Perhaps this is a different debate, but I’ve never been willing to ascribe the state of the economy to the policies of the executive branch alone. Some of it is out of his or her hands, and let’s not forget that Congress actually makes the laws. The case might be stronger against GWB, in particular, in that regard because of his reckless actions in Iraq combined with a disregard for deficit spending.

If climate change killed just 1% of the world’s population, that would be more destructive than World War 2. Is not preventing that worth at least trying to replace finite, circa Industrial Revolution era technology that poisons the environment with clean, safe and renewable sources of energy?

Anthoff et al. 2006 use GPW and GLOBE DEM for population and elevation, and estimate 146 million people or about 2% of the world’s population at 1m or lower elevation above high tide.
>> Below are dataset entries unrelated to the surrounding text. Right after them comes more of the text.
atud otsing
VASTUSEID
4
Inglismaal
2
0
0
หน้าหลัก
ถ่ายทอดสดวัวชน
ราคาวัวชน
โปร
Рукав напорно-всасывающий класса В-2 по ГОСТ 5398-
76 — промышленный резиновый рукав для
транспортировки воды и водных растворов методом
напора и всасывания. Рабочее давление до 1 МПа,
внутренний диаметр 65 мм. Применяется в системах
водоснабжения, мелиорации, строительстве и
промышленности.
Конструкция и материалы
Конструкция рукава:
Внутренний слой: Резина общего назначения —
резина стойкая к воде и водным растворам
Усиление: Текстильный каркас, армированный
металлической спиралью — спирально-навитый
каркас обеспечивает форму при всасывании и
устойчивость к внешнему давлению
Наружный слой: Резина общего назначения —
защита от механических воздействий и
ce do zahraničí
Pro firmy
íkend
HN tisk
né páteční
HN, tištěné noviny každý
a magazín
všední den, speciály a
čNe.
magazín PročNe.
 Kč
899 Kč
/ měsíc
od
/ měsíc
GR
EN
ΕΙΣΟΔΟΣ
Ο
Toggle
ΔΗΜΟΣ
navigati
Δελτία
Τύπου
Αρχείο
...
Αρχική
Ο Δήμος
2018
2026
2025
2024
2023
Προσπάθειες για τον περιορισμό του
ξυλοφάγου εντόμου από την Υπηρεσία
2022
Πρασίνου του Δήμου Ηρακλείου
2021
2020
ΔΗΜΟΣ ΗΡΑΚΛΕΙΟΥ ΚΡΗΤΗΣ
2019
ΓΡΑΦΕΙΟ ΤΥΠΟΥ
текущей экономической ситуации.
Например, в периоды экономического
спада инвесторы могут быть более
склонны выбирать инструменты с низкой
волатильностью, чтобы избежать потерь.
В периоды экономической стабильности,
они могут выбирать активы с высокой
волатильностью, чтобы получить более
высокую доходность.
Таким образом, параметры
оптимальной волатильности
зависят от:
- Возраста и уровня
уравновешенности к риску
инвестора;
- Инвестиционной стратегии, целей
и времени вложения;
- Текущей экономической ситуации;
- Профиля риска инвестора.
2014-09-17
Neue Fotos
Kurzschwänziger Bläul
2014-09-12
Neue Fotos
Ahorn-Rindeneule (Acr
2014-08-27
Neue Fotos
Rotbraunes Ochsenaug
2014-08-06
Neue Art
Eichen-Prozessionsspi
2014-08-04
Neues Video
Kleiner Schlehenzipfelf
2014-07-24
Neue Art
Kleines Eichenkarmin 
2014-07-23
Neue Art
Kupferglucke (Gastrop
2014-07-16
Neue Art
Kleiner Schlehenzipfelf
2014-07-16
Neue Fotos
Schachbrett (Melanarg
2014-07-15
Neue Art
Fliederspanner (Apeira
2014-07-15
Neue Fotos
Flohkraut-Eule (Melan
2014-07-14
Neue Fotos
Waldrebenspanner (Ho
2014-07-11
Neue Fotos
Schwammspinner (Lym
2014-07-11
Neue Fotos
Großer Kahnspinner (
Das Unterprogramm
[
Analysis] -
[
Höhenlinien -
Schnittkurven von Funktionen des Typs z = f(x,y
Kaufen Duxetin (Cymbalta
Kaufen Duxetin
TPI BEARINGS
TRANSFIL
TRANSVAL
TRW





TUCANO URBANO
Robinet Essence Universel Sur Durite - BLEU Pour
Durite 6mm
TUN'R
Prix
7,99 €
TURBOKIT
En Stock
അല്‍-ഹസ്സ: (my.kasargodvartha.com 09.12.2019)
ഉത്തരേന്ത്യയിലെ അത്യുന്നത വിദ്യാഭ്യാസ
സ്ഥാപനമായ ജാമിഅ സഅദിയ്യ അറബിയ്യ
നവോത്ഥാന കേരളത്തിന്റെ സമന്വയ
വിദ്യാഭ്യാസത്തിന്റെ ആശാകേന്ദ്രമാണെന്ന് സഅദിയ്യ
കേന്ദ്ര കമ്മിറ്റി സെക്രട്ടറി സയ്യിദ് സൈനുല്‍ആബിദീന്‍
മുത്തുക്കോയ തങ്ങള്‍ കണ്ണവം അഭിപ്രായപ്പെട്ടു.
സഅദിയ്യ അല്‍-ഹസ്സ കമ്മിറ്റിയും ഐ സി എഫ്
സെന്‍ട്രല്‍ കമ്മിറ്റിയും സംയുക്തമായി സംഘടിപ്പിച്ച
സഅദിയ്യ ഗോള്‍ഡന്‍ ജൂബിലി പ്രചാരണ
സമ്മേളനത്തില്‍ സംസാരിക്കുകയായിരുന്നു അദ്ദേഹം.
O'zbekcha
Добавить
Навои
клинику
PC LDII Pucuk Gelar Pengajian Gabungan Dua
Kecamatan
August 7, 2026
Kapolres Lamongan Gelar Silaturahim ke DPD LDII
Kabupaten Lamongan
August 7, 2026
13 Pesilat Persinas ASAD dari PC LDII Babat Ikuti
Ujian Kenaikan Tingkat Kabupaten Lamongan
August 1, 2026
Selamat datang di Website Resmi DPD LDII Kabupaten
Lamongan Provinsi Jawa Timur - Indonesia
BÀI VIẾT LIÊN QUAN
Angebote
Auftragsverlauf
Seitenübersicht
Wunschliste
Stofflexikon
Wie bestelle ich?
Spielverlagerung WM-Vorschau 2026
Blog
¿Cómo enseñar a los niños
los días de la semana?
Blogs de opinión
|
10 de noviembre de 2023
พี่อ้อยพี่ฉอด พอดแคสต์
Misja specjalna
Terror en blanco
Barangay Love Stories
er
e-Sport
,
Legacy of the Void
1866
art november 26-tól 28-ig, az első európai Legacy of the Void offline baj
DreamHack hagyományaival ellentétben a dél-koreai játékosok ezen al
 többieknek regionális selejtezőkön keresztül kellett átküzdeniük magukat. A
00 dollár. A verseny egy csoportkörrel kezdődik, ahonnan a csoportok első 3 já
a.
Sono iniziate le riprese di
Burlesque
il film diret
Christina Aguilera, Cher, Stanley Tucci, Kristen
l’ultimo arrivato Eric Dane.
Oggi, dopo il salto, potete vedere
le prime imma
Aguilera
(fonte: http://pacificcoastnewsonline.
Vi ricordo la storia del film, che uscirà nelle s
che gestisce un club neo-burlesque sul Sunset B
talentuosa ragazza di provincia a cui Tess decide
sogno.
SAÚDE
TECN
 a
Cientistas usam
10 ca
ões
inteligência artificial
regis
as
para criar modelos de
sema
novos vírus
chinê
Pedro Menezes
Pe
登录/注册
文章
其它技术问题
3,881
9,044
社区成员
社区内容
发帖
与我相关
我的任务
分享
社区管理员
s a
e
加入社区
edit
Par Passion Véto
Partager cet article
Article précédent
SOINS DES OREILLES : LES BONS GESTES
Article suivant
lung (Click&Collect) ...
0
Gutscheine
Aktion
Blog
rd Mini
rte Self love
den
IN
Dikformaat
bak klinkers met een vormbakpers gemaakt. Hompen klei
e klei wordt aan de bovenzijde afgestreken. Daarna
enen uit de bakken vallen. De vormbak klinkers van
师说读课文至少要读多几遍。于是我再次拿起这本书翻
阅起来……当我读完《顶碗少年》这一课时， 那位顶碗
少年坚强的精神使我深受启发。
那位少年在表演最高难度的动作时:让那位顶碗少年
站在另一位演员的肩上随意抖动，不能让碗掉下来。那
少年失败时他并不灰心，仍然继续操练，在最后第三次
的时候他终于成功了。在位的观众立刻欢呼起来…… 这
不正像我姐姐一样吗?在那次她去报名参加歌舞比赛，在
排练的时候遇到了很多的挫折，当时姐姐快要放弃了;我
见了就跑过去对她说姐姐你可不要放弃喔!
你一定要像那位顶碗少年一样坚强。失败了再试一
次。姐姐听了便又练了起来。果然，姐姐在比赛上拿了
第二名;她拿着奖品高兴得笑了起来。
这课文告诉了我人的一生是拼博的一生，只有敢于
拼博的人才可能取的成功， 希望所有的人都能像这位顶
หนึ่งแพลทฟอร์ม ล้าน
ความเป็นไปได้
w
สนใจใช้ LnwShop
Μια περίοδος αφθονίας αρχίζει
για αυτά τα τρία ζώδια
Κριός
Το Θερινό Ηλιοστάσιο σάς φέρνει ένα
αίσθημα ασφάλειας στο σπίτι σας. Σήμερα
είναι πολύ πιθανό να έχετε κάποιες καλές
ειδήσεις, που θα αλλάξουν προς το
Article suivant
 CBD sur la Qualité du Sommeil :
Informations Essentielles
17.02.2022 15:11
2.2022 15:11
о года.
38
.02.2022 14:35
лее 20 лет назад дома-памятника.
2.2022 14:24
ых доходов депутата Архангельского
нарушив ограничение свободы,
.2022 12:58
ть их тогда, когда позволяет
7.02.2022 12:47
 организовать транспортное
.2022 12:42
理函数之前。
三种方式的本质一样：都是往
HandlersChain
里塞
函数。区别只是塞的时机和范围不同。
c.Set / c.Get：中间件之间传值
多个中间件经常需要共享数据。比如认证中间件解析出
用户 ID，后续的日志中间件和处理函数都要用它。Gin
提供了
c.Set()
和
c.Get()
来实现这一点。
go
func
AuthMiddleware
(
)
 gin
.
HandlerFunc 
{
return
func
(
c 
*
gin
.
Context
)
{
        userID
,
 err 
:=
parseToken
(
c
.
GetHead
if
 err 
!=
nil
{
Using GPW data and unknown topographic estimates, the World Bank estimates that about 6% of the population as of 2000 lived at 5m or less above mean sea level (World Development Indicators | The World Bank).

McGranahan et al (2007) used SRTM and GRUMP to estimate that about 10% of the world’s population is at 10m or less above mean sea level (The rising tide: assessing the risks of climate change and human settlements in low elevation coastal zones)

So if sea levels rose just 1 meter, not only would we have serious issues with every port in the world, but @ 150 million or so (2017) would be displaced and have to move elsewhere.

If sea level rose 10 meters (32.8 feet), which is 1/8th of what it would rise if the poles melted, over 700 million people would be displaced. A lot of farmland would be lost too.